The title of the new verses is "The Animals Noah Forgot." In a foreword the poet explains that the native bear refused to go in the Ark because Noah did not carry a stock of gum leaves-- and the platypus refused because he was afraid of being trodden on by the elephant!
Most of the poems deal in a humorous, but very understanding way, with the Australian bush animals.
The wombat, for example:
The strongest creature for his size,
But least equipped for combat,
That dwells beneath Australian sides is Weary Will the Wombat.
The Platypus, who "descended from a family most exclusive":
He talks in a deep unfriendly growl
As he goes on his journey lonely;
For he's no relation to fish nor fowl,
Nor to bird nor beast, nor to horned owl.
In fact, he's the one and only!
The bandicoot, who "will come to look at a light, and scientists wonder, why":
If the bush is burning it's time to scoot
Is the notion of Benjaimn Bandicoot.
The flying squirrels:
Never a care at all Bothers their simple brains;
You can see them glide in the moonlight dim
From tree to tree and from limb to limb.
Little grey aeroplanes.
These few quotations show that none of the poet's old brilliance of phrase has been lost. Besides descriptions of the bush animals, there are poems on shearers, bullock drivers, cattle dogs, and a rattling good ballad of the Army Mules, which would be a credit to Rudyard Kipling, if that Dean of English Poets had rhymed it.
The multiude of admirers of Australia's national poet will welcome his "return to form." The young poets of the post-war generation might well study this book, and take a lesson from one of the "Old Hands" at the game of versifying. It is only by sheer hard work and a constant observation of men and nature that poetry euch as "Banjo" Paterson's, which looks so easy, is written.

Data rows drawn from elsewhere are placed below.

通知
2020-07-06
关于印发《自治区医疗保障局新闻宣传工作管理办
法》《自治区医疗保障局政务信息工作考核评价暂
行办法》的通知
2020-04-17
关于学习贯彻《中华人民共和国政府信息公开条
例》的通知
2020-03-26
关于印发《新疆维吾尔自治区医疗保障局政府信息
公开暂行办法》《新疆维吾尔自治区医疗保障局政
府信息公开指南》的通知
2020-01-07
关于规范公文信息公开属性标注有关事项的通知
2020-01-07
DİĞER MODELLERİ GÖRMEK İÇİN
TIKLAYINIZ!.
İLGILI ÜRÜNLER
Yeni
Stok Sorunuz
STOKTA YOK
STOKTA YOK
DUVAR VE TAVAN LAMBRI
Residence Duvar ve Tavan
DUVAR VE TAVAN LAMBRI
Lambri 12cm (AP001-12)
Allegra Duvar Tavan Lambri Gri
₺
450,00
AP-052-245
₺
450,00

My literary work? Well, about fifty to sixty serials, under various nom de plumes in London and New York -- some dozen of them only appearing in book form. Not until I had completed the walk around Australia, and had settled down in Sydney again, did I attempt to make use of my partiality for crooks and their works. My first story on these lines was "Dr. Night," published in the "World's News." Then followed "The Carson Loan Mystery" published by the N.S.W. Bookstall Company, Ltd., of Sydney. A little later the "Daily Guardian" (Sydney) ran "The Dagger and Cord" as a serial, and immediately it ended in the newspaper Messrs. Angus and Robertson, Ltd., published it in book form. Then, in the columns of the "Daily Guardian" followed "Fingerprints of Fate" (published by Angus and Robertson, Ltd., under the title of "The Shadow Crook"), and "The Little Grey Woman." Since then I have devoted myself more particularly to serial writing, under my own name and nom de plumes, totalling in all fourteen stories. My amusements? Two absorbing ones. Writing mystery stories and entreating federal politicians to foster a national Australian literature. The first easy -- the other apparently very difficult.

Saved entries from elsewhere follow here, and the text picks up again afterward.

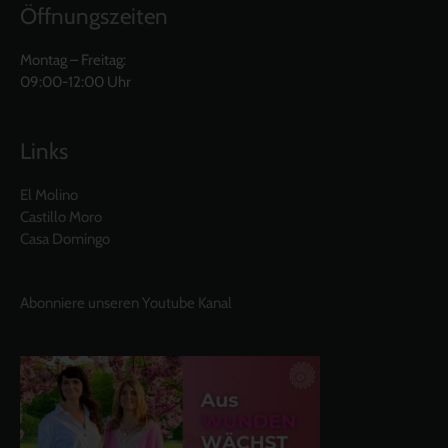
Öffnungszeiten
Montag – Freitag:
09:00-12:00 Uhr
Links
El Molino
Castillo Moro
Casa Domingo
Abonniere unseren Youtube Kanal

First published in The West Australian, 6 May 1933
[Thanks to the National Library of Australia's newspaper digitisation project for this piece.]
Note: The last paragraph of this essay is a strange one: why did de Brune think it necessary to include his own literary bibliography? As a means of implyig he knew what he was talking about? Given that he had a partial biography published the previous week in this same series of articles, you'd have to think that he had a certain number of words to fill about Peterson and ran a tad short.